Pierre Marietan - Rose Des Vents 2xLP
$27.98
Label: Mana
Our Review
Originally commissioned by the French government in 1981 and released in a private press in 1987, Pierre Marietan's Rose Des Vents is an inimitable blend of field recording, psychoacoustics, sound art and serialist composition. Swiss by origin, Marietan studied composition with Boulez, Pousseur and Stockhausen before moving to France and founding the Groupe d'etude et realisation musicales (GERM) in 1966. Over the next several years, Marietan's interests gradually centered around the study and preservation of urban sound environments, providing the impetus for the project that became Rose Des Vents.
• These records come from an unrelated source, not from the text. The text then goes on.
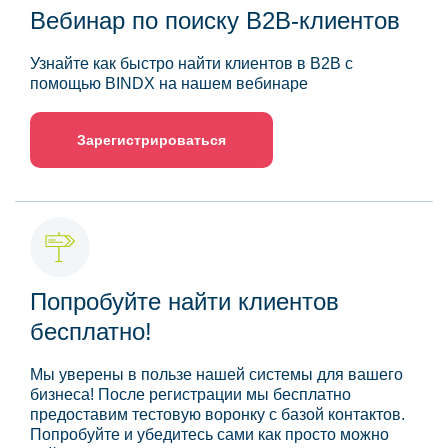
Вебинар по поиску B2B-клиентов
Узнайте как быстро найти клиентов в B2B с
помощью BINDX на нашем вебинаре
Зарегистрироваться
Попробуйте найти клиентов
бесплатно!
Мы уверены в пользе нашей системы для вашего
бизнеса! После регистрации мы бесплатно
предоставим тестовую воронку с базой контактов.
Попробуйте и убедитесь сами как просто можно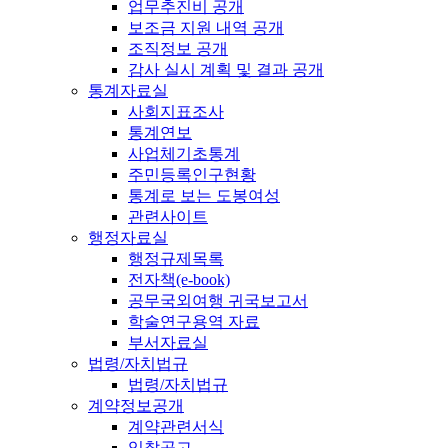
업무추진비 공개
보조금 지원 내역 공개
조직정보 공개
감사 실시 계획 및 결과 공개
통계자료실
사회지표조사
통계연보
사업체기초통계
주민등록인구현황
통계로 보는 도봉여성
관련사이트
행정자료실
행정규제목록
전자책(e-book)
공무국외여행 귀국보고서
학술연구용역 자료
부서자료실
법령/자치법규
법령/자치법규
계약정보공개
계약관련서식
입찰공고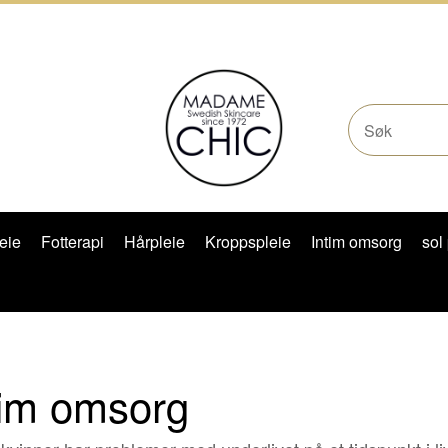
eie
Fotterapi
Hårpleie
Kroppspleie
Intim omsorg
sol
tim omsorg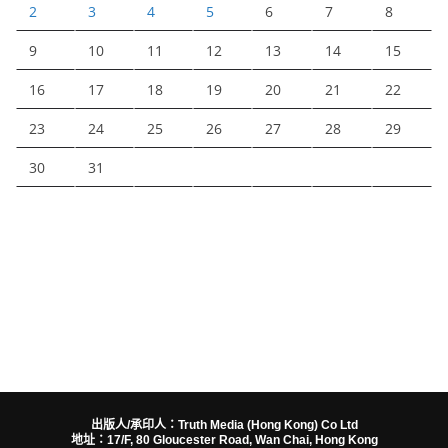
2
3
4
5
6
7
8
9
10
11
12
13
14
15
16
17
18
19
20
21
22
23
24
25
26
27
28
29
30
31
出版人/承印人：Truth Media (Hong Kong) Co Ltd
地址：17/F, 80 Gloucester Road, Wan Chai, Hong Kong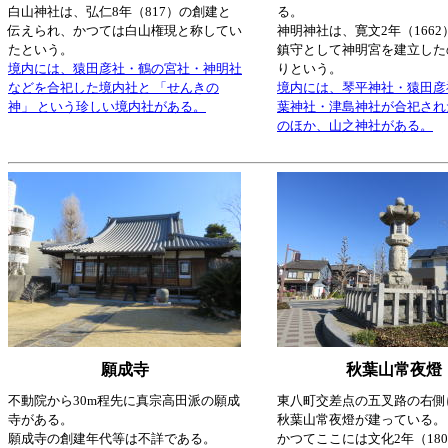
白山神社は、弘仁8年（817）の創建と
る。
伝えられ、かつては白山権現と称してい
神明神社は、寛文2年（166
たという。
鎮守として神明宮を建立した
境内には、猿田彦社・鶴の宮社・神明社
りという。
などを合祀した境内社と 「せんきの
境内には、琴平神社・猿田彦
神」 という珍しい境内社がある。
葉神社・津島神社が合祀され
のほか、山之神社がある。
願成寺
秋葉山常夜燈
不動院から30m程先に真宗高田派の願成
東八町交差点の五叉路の右側
寺がある。
秋葉山常夜燈が建っている。
願成寺の創建年代等は不詳である。
かつてここには文化2年（18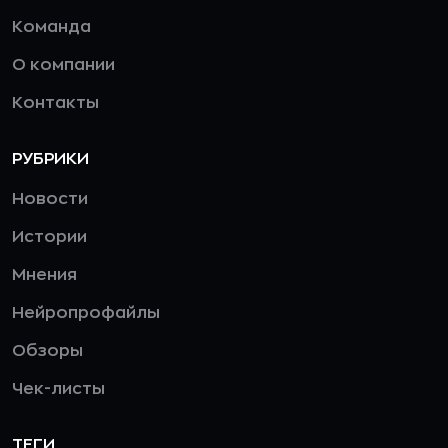
Команда
О компании
Контакты
РУБРИКИ
Новости
Истории
Мнения
Нейропрофайлы
Обзоры
Чек-листы
ТЕГИ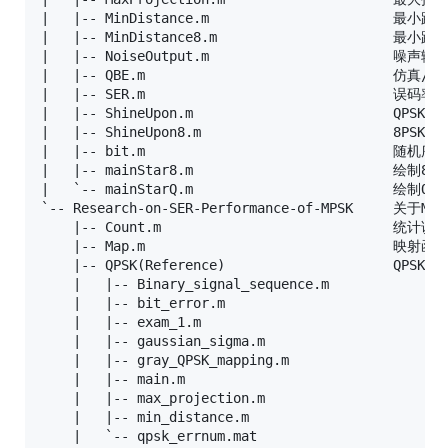
|   |-- MinDistance.m						最小距离准则

|   |-- MinDistance8.m						最小距离准则

|   |-- NoiseOutput.m						噪声输出

|   |-- QBE.m								仿真/理论误比特率曲线

|   |-- SER.m								误码率计算

|   |-- ShineUpon.m							QPSK映射函数

|   |-- ShineUpon8.m						8PSK映射函数

|   |-- bit.m								随机序列产生

|   |-- mainStar8.m							绘制8PSK星座图

|   `-- mainStarQ.m							绘制QPSK星座图

`-- Research-on-SER-Performance-of-MPSK		关于MPSK误码率的研究

    |-- Count.m								统计误码个数

    |-- Map.m								映射函数

    |-- QPSK(Reference)						QPSK部分，仅作参考，实际通过load引入。

    |   |-- Binary_signal_sequence.m

    |   |-- bit_error.m

    |   |-- exam_1.m

    |   |-- gaussian_sigma.m

    |   |-- gray_QPSK_mapping.m

    |   |-- main.m

    |   |-- max_projection.m

    |   |-- min_distance.m

    |   `-- qpsk_errnum.mat
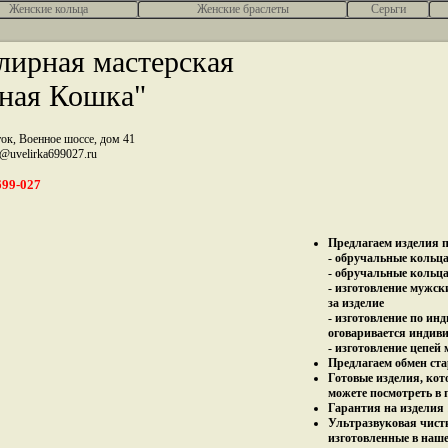
Женcкие кольца
Женские браслеты
Серьги
ирная мастерская
ная Кошка"
ток, Военное шоссе, дом 41
z@uvelirka699027.ru
699-027
Предлагаем изделия п
- обручальные кольца 
- обручальные кольца
- изготовление мужск
за изделие
- изготовление по ин
оговаривается индив
- изготовление цепей
Предлагаем обмен ста
Готовые изделия, кот
можете посмотреть в 
Гарантия на изделия 
Ультразвуковая чист
изготовленные в наш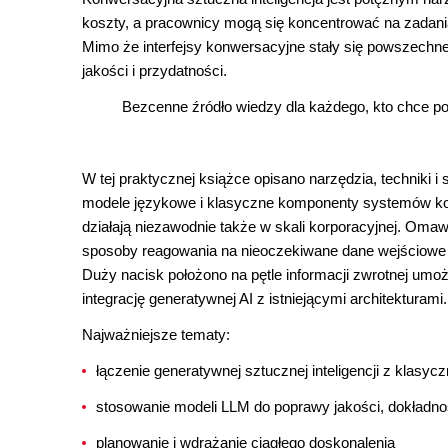
koszty, a pracownicy mogą się koncentrować na zadan
Mimo że interfejsy konwersacyjne stały się powszechne
jakości i przydatności.
Bezcenne źródło wiedzy dla każdego, kto chce po
W tej praktycznej książce opisano narzędzia, techniki
modele językowe i klasyczne komponenty systemów konw
działają niezawodnie także w skali korporacyjnej. Oma
sposoby reagowania na nieoczekiwane dane wejściowe i
Duży nacisk położono na pętle informacji zwrotnej umoż
integrację generatywnej AI z istniejącymi architekturami.
Najważniejsze tematy:
łączenie generatywnej sztucznej inteligencji z klasy
stosowanie modeli LLM do poprawy jakości, dokładnoś
planowanie i wdrażanie ciągłego doskonalenia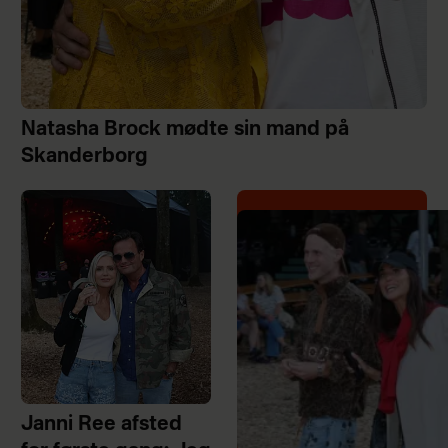
Natasha Brock mødte sin mand på
Skanderborg
Janni Ree afsted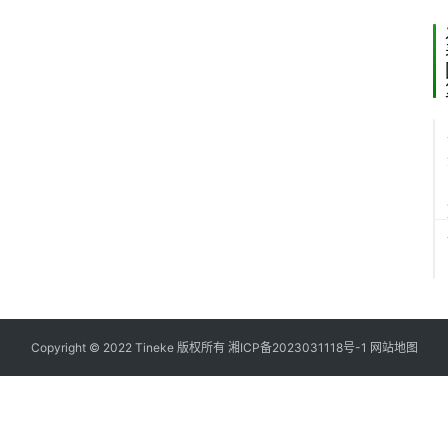
Copyright © 2022 Tineke 版权所有
湘ICP备2023031118号-1
网站地图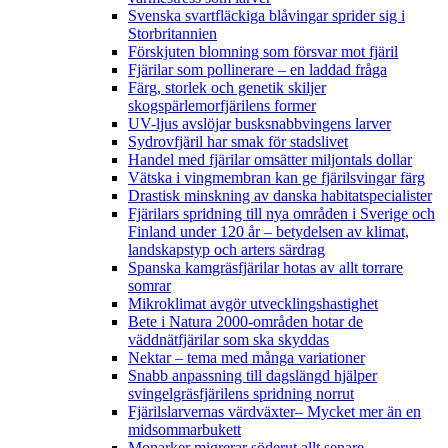
Svenska svartfläckiga blåvingar sprider sig i
Storbritannien
Förskjuten blomning som försvar mot fjäril
Fjärilar som pollinerare – en laddad fråga
Färg, storlek och genetik skiljer
skogspärlemorfjärilens former
UV-ljus avslöjar busksnabbvingens larver
Sydrovfjäril har smak för stadslivet
Handel med fjärilar omsätter miljontals dollar
Vätska i vingmembran kan ge fjärilsvingar färg
Drastisk minskning av danska habitatspecialister
Fjärilars spridning till nya områden i Sverige och
Finland under 120 år
– betydelsen av klimat,
landskapstyp och arters särdrag
Spanska kamgräsfjärilar hotas av allt torrare
somrar
Mikroklimat avgör utvecklingshastighet
Bete i Natura 2000-områden hotar de
väddnätfjärilar som ska skyddas
Nektar – tema med många variationer
Snabb anpassning till dagslängd hjälper
svingelgräsfjärilens spridning norrut
Fjärilslarvernas värdväxter– Mycket mer än en
midsommarbukett
Monarker migrerar söderut allt senare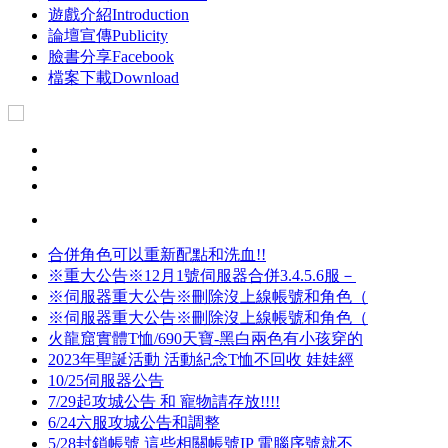
遊戲介紹
Introduction
論壇宣傳
Publicity
臉書分享
Facebook
檔案下載
Download
合併角色可以重新配點和洗血!!
※重大公告※12月1號伺服器合併3.4.5.6服－
※伺服器重大公告※刪除沒上線帳號和角色（
※伺服器重大公告※刪除沒上線帳號和角色（
火龍窟實體T恤/690天寶-黑白兩色有小孩穿的
2023年聖誕活動 活動紀念T恤不回收 娃娃經
10/25伺服器公告
7/29起攻城公告 和 寵物請存放!!!!
6/24六服攻城公告和調整
5/28封鎖帳號 這些相關帳號IP 電腦序號就不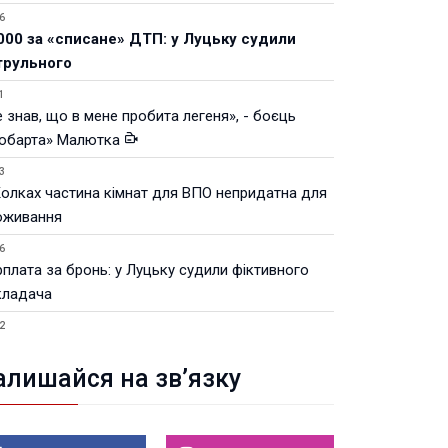
6
000 за «списане» ДТП: у Луцьку судили
трульного
1
 знав, що в мене пробита легеня», - боєць
юбарта» Малютка
3
Колках частина кімнат для ВПО непридатна для
оживання
6
рплата за бронь: у Луцьку судили фіктивного
кладача
2
Луцьку незабаром відкриють ветеранський хаб
алишайся на зв’язку
8.2026 21:18
івняння телеоб'єктивів Sigma Sports та Sony G-
ster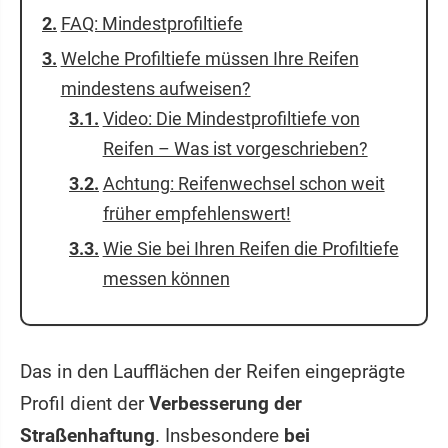
FAQ: Mindestprofiltiefe
Welche Profiltiefe müssen Ihre Reifen
mindestens aufweisen?
Video: Die Mindestprofiltiefe von
Reifen – Was ist vorgeschrieben?
Achtung: Reifenwechsel schon weit
früher empfehlenswert!
Wie Sie bei Ihren Reifen die Profiltiefe
messen können
Das in den Laufflächen der Reifen eingeprägte
Profil dient der
Verbesserung der
Straßenhaftung
. Insbesondere
bei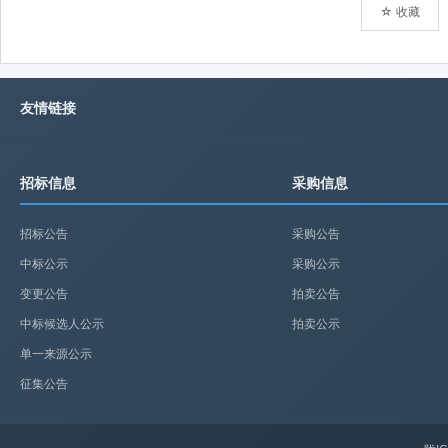
☆ 收藏
友情链接
招标信息
采购信息
招标公告
采购公告
中标公示
采购公示
变更公告
拍卖公告
中标候选人公示
拍卖公示
单一来源公示
征集公告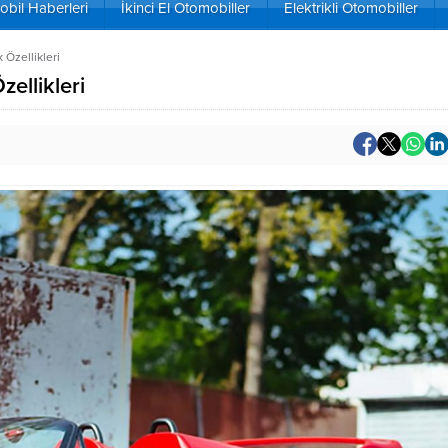
bil Haberleri
İkinci El Otomobiller
Elektrikli Otomobiller
 Özellikleri
zellikleri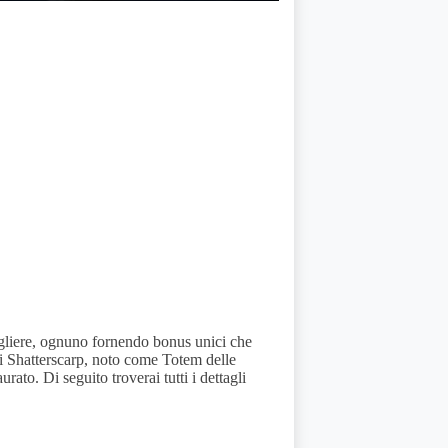
gliere, ognuno fornendo bonus unici che
di Shatterscarp, noto come Totem delle
rato. Di seguito troverai tutti i dettagli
Marietan conceived of Rose Des Vents - idiomatic French for "compass rose" - as an evolving series of site-specific actions and recordings, rooted in the sonic environments of a number of small villages in the Val d'Oise around Paris. Spending up to a week in each of these towns, Marietan recorded the sounds of daily life - barges, trains, birds, carillons, children at play - and later mixed these with studio recordings of brief melodic phrases, largely played on saxophone and keyboard, as well as snippets of synthesizer and electronics. The result cuts the sonics of quotidian chance with elegant compositional restraint. While Rose Des Vents finds its closest analogues in the recordings of Alvin Curran and Luc Ferrari, Marietan's work retains a sense of singularity as it captures the uncanny nature of everyday life and its disarmingly moving acoustics. Mana Records' welcome reissue contextualizes Marietan's work with reflections from the artist as well as a wealth of contemporaneous documentation and ephemera. Truly unlike anything you've ever heard!